In vista di questo importante appuntamento, abbiamo incontrato due giovani magistrati bitontini, Ignazio Abbadessa, Pubblico Ministero,  attualmente Sostituto Procuratore della Repubblica presso la Procura di Bari, e Isabella Calia, Consigliere della Corte d’Appello di Bari, Sezione lavoro, ambedue aderenti al Comitato “Giusto dire NO“.

Con loro, abbiamo provato a fare chiarezza sulla questione.

In che modo la separazione delle carriere, sostenuta e propugnata dalla Riforma Nordio, dovrebbe proteggere davvero il cittadino, piuttosto che rendere il Pubblico Ministero più isolato e governabile dalla politica?

Abbadessa: La cosiddetta Riforma Nordio intende separare radicalmente le carriere di giudici e PM, già divisi per ruoli e funzioni, a causa di una non meglio precisata “percezione di contiguità” tra loro, che in effetti non si comprende bene in cosa consista. Già oggi, infatti, più o meno la metà dei processi penali si chiude con l’assoluzione dell’imputato, quindi una volta su due il giudice la pensa diversamente dal PM, mentre lì dove né il processo né il giudice ci sono, perché si è ancora nella fase delle indagini preliminari, l’attuale sistema offre la massima garanzia di legalità possibile per il cittadino, consentendo al PM indagini come quelle sui “rapporti Stato-Mafia” o, più recentemente, sul triste caso di Rogoredo, indagini che solo un PM imparziale e indipendente, che ragiona proprio come un giudice, può dirigere. Dunque, resta l’interrogativo, di quale “contiguità” parliamo?!

Non ritiene che sdoppiare il Consiglio Superiore della Magistratura possa indebolire l’organo di autogoverno unitario, rendendo i magistrati più condizionabili dall’esecutivo?

Calia: La Costituzione pone il Consiglio Superiore della Magistratura a presidio dell’autonomia e indipendenza dei magistrati, che sono condizioni indispensabili per l’esercizio corretto e imparziale del potere giudiziario.

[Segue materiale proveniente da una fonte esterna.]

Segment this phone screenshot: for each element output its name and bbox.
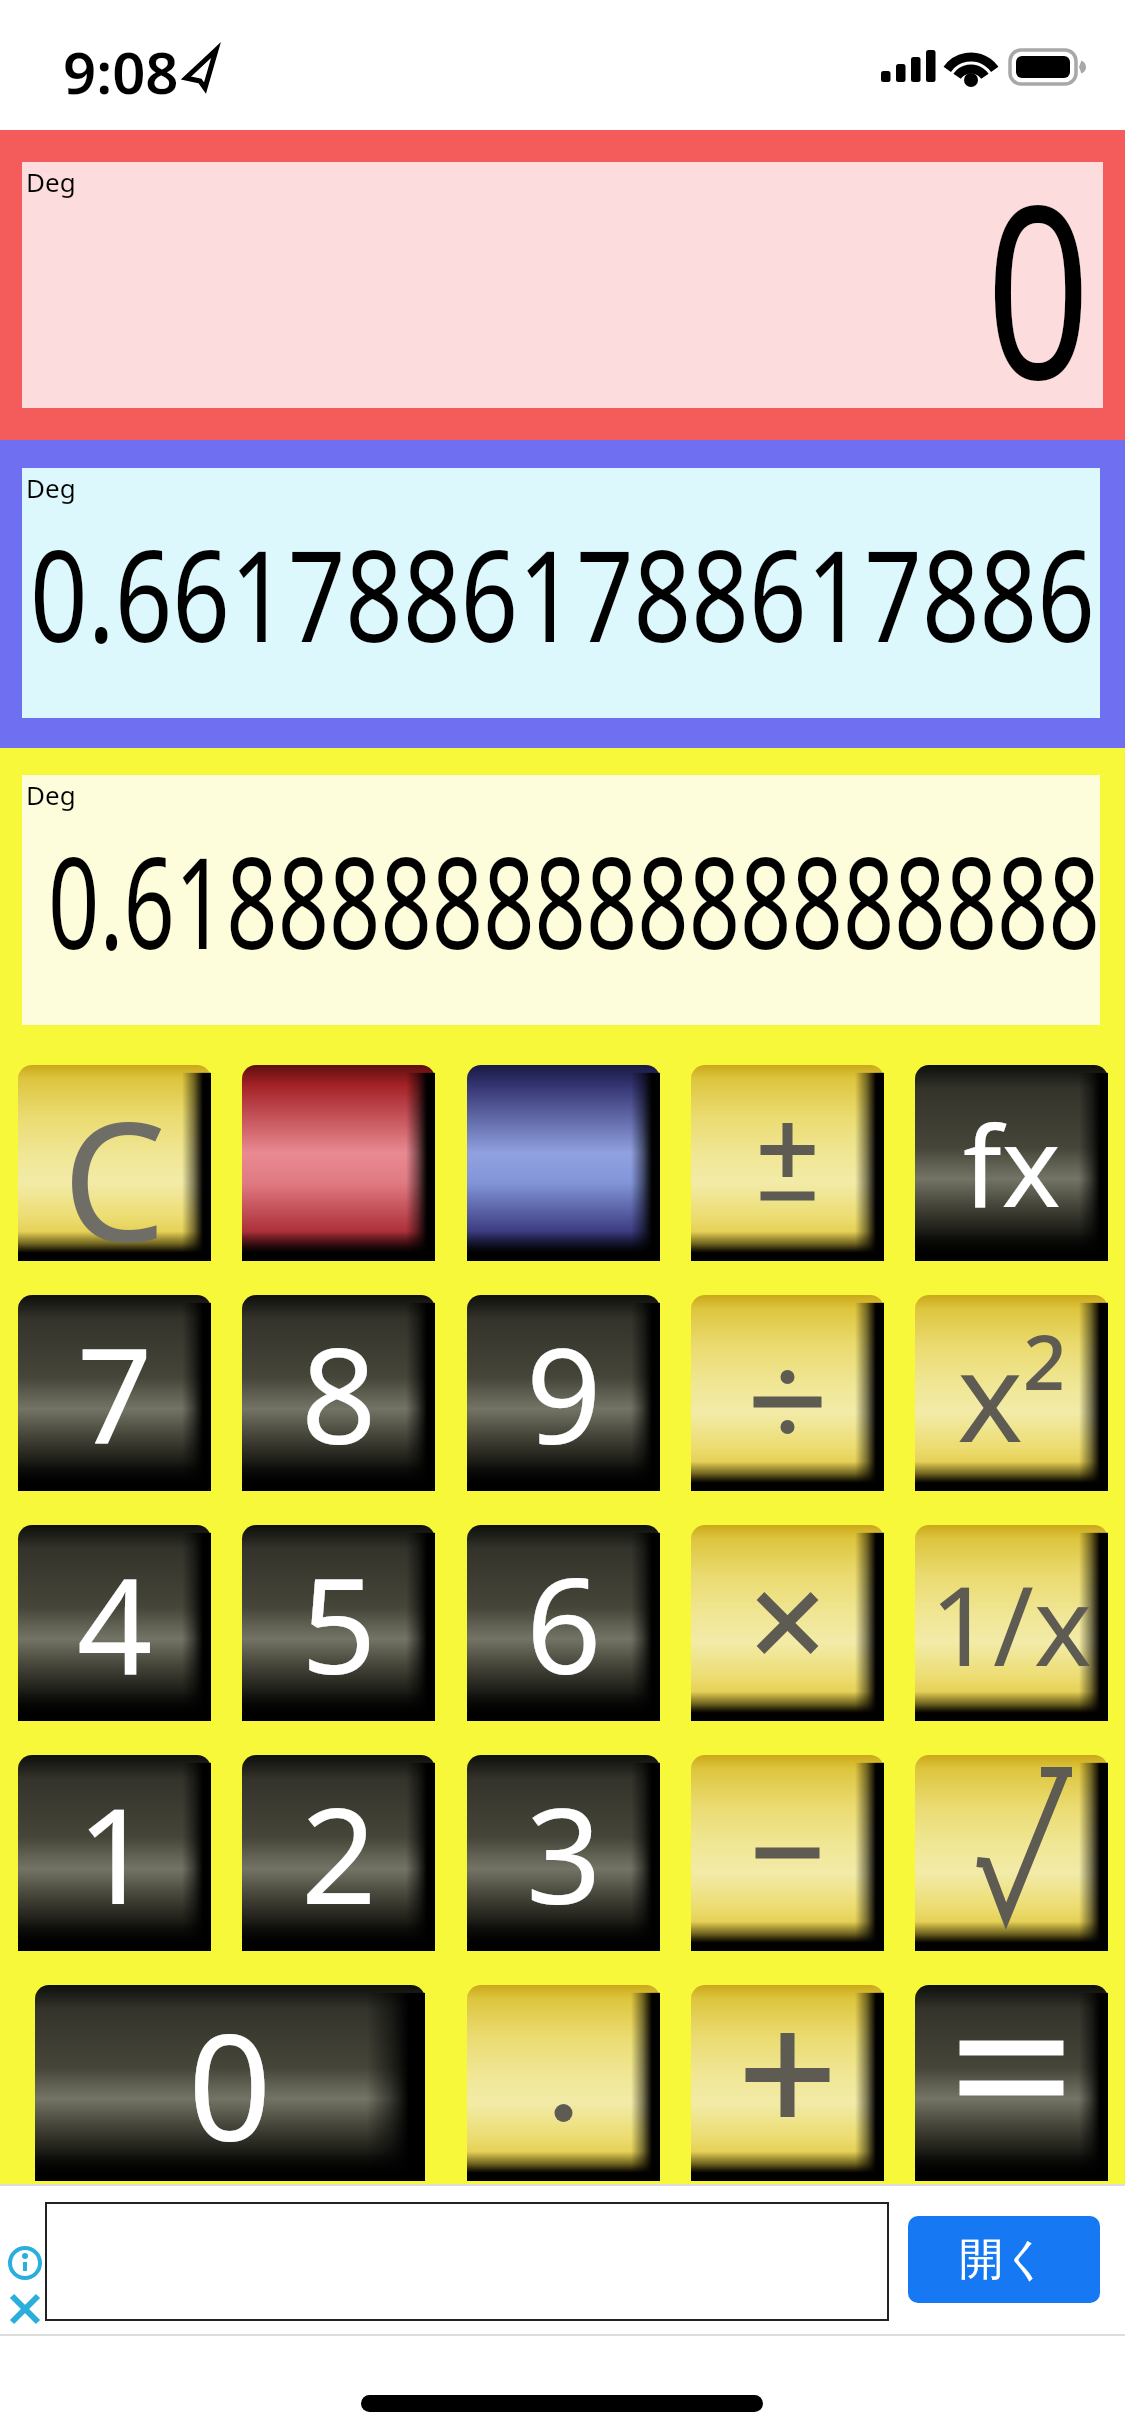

L’autogoverno dei giudici ordinari, attribuito a un organo di rilevanza costituzionale, è espressione del principio di divisione dei poteri, a salvaguardia delle libertà e dei diritti dei cittadini, non solo nel processo penale, ma anche in sede civile: affinché lavoratori, imprenditori, consumatori, aziende, investitori, famiglie, minori, possano sentirsi garantiti nell’applicazione e interpretazione delle leggi, occorre che i magistrati, giudicanti e requirenti, siano privi di timori, lontani da pressioni e condizionamenti, soggetti soltanto alla legge.

Creare due organi distinti per le due categorie di magistrati, giudicanti e requirenti, per di più nominati a sorte e privati della funzione disciplinare, sgretola l’autorevolezza del CSM, ne dimezza la rappresentatività, aumenta la possibilità di decisioni contrastanti e la permeabilità a influenze esterne, mina alla radice gli equilibri delineati dalla Costituzione.

Il sorteggio dei componenti del CSM non rischia di trasformare un organo di garanzia in un organismo casuale, riducendo la rappresentatività professionale a vantaggio della componente politica?

Calia: Il meccanismo ipotizzato dalla riforma prevede un sorteggio “puro” per i componenti togati del CSM, vale a dire per i magistrati, che dovranno estrarre a sorte i loro rappresentanti fra tutti gli appartenenti alla categoria, senza alcuna possibilità di valorizzare il merito, le capacità, le attitudini, l’impegno, l’adesione a valori comuni. Viceversa, la riforma riserva un trattamento diverso ai componenti del CSM di nomina politica, i cosiddetti laici, i quali saranno estratti fra una rosa di nominativi scelti dal Parlamento in seduta comune, senza che sia nemmeno specificata la maggioranza con la quale detta scelta sarà effettuata: ciò significa che con una maggioranza semplice il Parlamento potrà eleggere i propri candidati, fra i quali procedere al sorteggio. Evidentemente, il Parlamento potrà nominare al CSM membri di proprio gradimento, espressione della maggioranza di turno, mentre i magistrati arriveranno al CSM per caso: un fronte politico compatto potrà facilmente prevalere su singoli magistrati disaggregati, disuniti, non rappresentativi.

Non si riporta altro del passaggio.